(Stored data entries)
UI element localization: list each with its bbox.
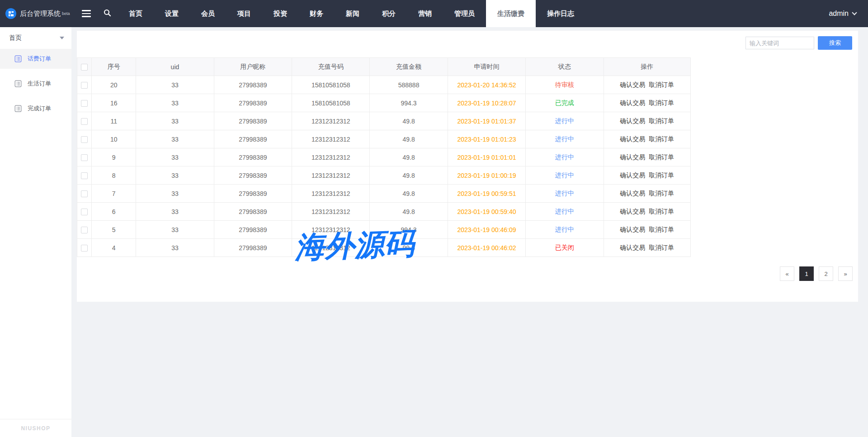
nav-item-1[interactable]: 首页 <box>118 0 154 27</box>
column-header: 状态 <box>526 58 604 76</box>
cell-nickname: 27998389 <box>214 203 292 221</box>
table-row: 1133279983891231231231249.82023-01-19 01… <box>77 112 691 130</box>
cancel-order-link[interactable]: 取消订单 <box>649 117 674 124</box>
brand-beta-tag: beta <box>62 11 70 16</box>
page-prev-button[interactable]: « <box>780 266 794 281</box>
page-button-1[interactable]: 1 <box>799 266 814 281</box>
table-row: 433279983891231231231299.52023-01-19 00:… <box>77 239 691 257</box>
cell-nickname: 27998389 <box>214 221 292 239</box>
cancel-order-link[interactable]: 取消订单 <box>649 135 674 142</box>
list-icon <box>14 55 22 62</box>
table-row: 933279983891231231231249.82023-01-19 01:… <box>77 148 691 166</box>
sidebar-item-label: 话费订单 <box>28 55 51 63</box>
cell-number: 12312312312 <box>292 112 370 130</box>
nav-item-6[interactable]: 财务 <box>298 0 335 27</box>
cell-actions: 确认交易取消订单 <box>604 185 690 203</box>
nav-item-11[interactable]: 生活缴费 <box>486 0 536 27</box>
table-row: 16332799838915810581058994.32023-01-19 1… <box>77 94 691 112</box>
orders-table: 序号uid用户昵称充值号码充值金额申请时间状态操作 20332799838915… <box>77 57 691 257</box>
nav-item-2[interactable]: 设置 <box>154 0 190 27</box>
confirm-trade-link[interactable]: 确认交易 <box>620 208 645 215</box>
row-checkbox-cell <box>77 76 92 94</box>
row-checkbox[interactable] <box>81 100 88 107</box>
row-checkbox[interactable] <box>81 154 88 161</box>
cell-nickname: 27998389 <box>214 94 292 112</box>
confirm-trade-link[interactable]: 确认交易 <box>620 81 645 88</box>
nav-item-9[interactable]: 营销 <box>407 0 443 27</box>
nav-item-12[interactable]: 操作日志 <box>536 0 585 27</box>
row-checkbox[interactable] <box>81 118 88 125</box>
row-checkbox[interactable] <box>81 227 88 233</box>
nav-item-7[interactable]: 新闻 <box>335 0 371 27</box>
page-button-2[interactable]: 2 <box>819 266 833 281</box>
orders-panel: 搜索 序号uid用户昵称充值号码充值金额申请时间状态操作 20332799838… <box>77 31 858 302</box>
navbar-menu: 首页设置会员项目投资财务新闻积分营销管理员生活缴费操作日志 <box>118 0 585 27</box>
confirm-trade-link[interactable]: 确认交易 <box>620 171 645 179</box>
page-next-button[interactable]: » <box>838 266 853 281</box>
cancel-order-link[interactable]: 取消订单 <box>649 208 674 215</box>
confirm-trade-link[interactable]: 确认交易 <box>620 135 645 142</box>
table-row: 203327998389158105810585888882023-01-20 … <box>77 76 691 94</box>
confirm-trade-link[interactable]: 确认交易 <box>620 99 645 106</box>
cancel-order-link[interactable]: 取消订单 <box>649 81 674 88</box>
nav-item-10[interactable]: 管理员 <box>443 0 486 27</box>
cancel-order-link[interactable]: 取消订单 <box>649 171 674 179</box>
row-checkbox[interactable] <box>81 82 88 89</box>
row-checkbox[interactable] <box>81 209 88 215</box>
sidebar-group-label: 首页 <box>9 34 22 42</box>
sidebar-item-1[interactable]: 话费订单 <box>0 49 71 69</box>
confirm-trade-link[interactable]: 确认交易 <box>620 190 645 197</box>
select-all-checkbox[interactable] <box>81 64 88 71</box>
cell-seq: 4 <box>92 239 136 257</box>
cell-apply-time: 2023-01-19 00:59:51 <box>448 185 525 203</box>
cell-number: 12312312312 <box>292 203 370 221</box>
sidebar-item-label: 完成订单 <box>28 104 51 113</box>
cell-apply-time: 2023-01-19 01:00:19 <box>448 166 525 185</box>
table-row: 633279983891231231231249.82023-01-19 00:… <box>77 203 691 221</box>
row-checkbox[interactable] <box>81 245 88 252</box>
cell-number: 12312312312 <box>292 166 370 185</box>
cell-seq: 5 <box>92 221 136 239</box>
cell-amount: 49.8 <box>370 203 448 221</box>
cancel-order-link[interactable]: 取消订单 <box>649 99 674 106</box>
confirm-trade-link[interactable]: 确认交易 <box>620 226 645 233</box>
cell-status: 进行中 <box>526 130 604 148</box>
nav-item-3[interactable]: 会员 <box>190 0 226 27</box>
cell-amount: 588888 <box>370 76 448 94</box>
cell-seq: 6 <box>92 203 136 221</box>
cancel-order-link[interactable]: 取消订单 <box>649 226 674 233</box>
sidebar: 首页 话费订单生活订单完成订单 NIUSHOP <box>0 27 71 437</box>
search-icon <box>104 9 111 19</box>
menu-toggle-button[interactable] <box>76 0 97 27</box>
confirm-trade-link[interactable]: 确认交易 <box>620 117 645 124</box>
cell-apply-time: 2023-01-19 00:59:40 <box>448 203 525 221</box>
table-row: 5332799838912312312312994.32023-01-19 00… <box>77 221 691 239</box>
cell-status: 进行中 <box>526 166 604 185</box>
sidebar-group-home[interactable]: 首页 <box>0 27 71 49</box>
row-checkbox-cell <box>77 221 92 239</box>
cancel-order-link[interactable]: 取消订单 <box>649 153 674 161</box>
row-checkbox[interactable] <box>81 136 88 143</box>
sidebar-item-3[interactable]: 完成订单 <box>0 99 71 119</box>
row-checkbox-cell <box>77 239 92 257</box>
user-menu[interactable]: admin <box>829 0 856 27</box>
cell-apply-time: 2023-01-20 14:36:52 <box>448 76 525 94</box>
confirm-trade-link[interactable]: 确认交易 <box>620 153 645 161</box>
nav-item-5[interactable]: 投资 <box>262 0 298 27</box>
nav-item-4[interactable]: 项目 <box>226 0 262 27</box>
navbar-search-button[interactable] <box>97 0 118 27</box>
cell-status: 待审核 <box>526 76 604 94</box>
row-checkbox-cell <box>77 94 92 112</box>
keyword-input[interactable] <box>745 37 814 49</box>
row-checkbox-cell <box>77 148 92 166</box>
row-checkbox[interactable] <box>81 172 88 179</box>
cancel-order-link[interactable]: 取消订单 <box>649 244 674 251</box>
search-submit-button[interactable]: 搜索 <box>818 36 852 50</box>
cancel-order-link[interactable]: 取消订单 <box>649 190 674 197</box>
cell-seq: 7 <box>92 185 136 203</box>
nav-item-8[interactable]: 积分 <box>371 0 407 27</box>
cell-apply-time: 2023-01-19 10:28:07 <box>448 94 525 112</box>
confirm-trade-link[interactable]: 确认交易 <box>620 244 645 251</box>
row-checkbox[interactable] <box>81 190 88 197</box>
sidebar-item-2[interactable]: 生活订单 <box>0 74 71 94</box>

* **Exercise aim**: Output the entries above verbatim, leaving out images.

* **Reply to the exercise**:
UI element localization: list each with its bbox.
nav-item-1[interactable]: 首页 <box>118 0 154 27</box>
column-header: 状态 <box>526 58 604 76</box>
cell-nickname: 27998389 <box>214 203 292 221</box>
table-row: 1133279983891231231231249.82023-01-19 01… <box>77 112 691 130</box>
cancel-order-link[interactable]: 取消订单 <box>649 117 674 124</box>
brand-beta-tag: beta <box>62 11 70 16</box>
page-prev-button[interactable]: « <box>780 266 794 281</box>
page-button-1[interactable]: 1 <box>799 266 814 281</box>
table-row: 433279983891231231231299.52023-01-19 00:… <box>77 239 691 257</box>
cell-nickname: 27998389 <box>214 221 292 239</box>
cancel-order-link[interactable]: 取消订单 <box>649 135 674 142</box>
list-icon <box>14 55 22 62</box>
table-row: 933279983891231231231249.82023-01-19 01:… <box>77 148 691 166</box>
sidebar-item-label: 话费订单 <box>28 55 51 63</box>
cell-number: 12312312312 <box>292 112 370 130</box>
nav-item-6[interactable]: 财务 <box>298 0 335 27</box>
cell-actions: 确认交易取消订单 <box>604 185 690 203</box>
nav-item-11[interactable]: 生活缴费 <box>486 0 536 27</box>
table-row: 16332799838915810581058994.32023-01-19 1… <box>77 94 691 112</box>
orders-table: 序号uid用户昵称充值号码充值金额申请时间状态操作 20332799838915… <box>77 57 691 257</box>
nav-item-2[interactable]: 设置 <box>154 0 190 27</box>
confirm-trade-link[interactable]: 确认交易 <box>620 208 645 215</box>
row-checkbox-cell <box>77 76 92 94</box>
row-checkbox[interactable] <box>81 100 88 107</box>
row-checkbox[interactable] <box>81 154 88 161</box>
cell-nickname: 27998389 <box>214 94 292 112</box>
confirm-trade-link[interactable]: 确认交易 <box>620 81 645 88</box>
nav-item-9[interactable]: 营销 <box>407 0 443 27</box>
nav-item-12[interactable]: 操作日志 <box>536 0 585 27</box>
row-checkbox[interactable] <box>81 118 88 125</box>
row-checkbox[interactable] <box>81 227 88 233</box>
nav-item-7[interactable]: 新闻 <box>335 0 371 27</box>
page-button-2[interactable]: 2 <box>819 266 833 281</box>
orders-panel: 搜索 序号uid用户昵称充值号码充值金额申请时间状态操作 20332799838… <box>77 31 858 302</box>
navbar-menu: 首页设置会员项目投资财务新闻积分营销管理员生活缴费操作日志 <box>118 0 585 27</box>
confirm-trade-link[interactable]: 确认交易 <box>620 171 645 179</box>
page-next-button[interactable]: » <box>838 266 853 281</box>
cancel-order-link[interactable]: 取消订单 <box>649 208 674 215</box>
confirm-trade-link[interactable]: 确认交易 <box>620 135 645 142</box>
table-row: 203327998389158105810585888882023-01-20 … <box>77 76 691 94</box>
confirm-trade-link[interactable]: 确认交易 <box>620 99 645 106</box>
cancel-order-link[interactable]: 取消订单 <box>649 81 674 88</box>
nav-item-10[interactable]: 管理员 <box>443 0 486 27</box>
cancel-order-link[interactable]: 取消订单 <box>649 171 674 179</box>
row-checkbox[interactable] <box>81 82 88 89</box>
row-checkbox[interactable] <box>81 209 88 215</box>
sidebar-group-label: 首页 <box>9 34 22 42</box>
sidebar-item-1[interactable]: 话费订单 <box>0 49 71 69</box>
confirm-trade-link[interactable]: 确认交易 <box>620 190 645 197</box>
select-all-checkbox[interactable] <box>81 64 88 71</box>
cell-seq: 4 <box>92 239 136 257</box>
cell-apply-time: 2023-01-19 00:59:51 <box>448 185 525 203</box>
cell-number: 12312312312 <box>292 203 370 221</box>
sidebar-item-label: 完成订单 <box>28 104 51 113</box>
cell-apply-time: 2023-01-19 01:00:19 <box>448 166 525 185</box>
table-row: 633279983891231231231249.82023-01-19 00:… <box>77 203 691 221</box>
row-checkbox[interactable] <box>81 245 88 252</box>
cell-number: 12312312312 <box>292 166 370 185</box>
cell-seq: 5 <box>92 221 136 239</box>
cell-amount: 49.8 <box>370 203 448 221</box>
cancel-order-link[interactable]: 取消订单 <box>649 99 674 106</box>
confirm-trade-link[interactable]: 确认交易 <box>620 226 645 233</box>
cell-status: 进行中 <box>526 130 604 148</box>
nav-item-3[interactable]: 会员 <box>190 0 226 27</box>
cell-amount: 588888 <box>370 76 448 94</box>
cell-seq: 6 <box>92 203 136 221</box>
cancel-order-link[interactable]: 取消订单 <box>649 226 674 233</box>
sidebar: 首页 话费订单生活订单完成订单 NIUSHOP <box>0 27 71 437</box>
search-icon <box>104 9 111 19</box>
menu-toggle-button[interactable] <box>76 0 97 27</box>
confirm-trade-link[interactable]: 确认交易 <box>620 117 645 124</box>
cell-apply-time: 2023-01-19 00:59:40 <box>448 203 525 221</box>
table-row: 5332799838912312312312994.32023-01-19 00… <box>77 221 691 239</box>
cell-status: 进行中 <box>526 166 604 185</box>
sidebar-group-home[interactable]: 首页 <box>0 27 71 49</box>
row-checkbox-cell <box>77 221 92 239</box>
cancel-order-link[interactable]: 取消订单 <box>649 153 674 161</box>
row-checkbox[interactable] <box>81 136 88 143</box>
sidebar-item-3[interactable]: 完成订单 <box>0 99 71 119</box>
row-checkbox-cell <box>77 239 92 257</box>
user-menu[interactable]: admin <box>829 0 856 27</box>
cell-apply-time: 2023-01-20 14:36:52 <box>448 76 525 94</box>
confirm-trade-link[interactable]: 确认交易 <box>620 153 645 161</box>
nav-item-5[interactable]: 投资 <box>262 0 298 27</box>
nav-item-4[interactable]: 项目 <box>226 0 262 27</box>
navbar-search-button[interactable] <box>97 0 118 27</box>
cell-status: 待审核 <box>526 76 604 94</box>
row-checkbox-cell <box>77 94 92 112</box>
keyword-input[interactable] <box>745 37 814 49</box>
row-checkbox-cell <box>77 148 92 166</box>
row-checkbox[interactable] <box>81 172 88 179</box>
cancel-order-link[interactable]: 取消订单 <box>649 244 674 251</box>
search-submit-button[interactable]: 搜索 <box>818 36 852 50</box>
cancel-order-link[interactable]: 取消订单 <box>649 190 674 197</box>
cell-seq: 7 <box>92 185 136 203</box>
nav-item-8[interactable]: 积分 <box>371 0 407 27</box>
cell-apply-time: 2023-01-19 10:28:07 <box>448 94 525 112</box>
confirm-trade-link[interactable]: 确认交易 <box>620 244 645 251</box>
row-checkbox[interactable] <box>81 190 88 197</box>
sidebar-item-2[interactable]: 生活订单 <box>0 74 71 94</box>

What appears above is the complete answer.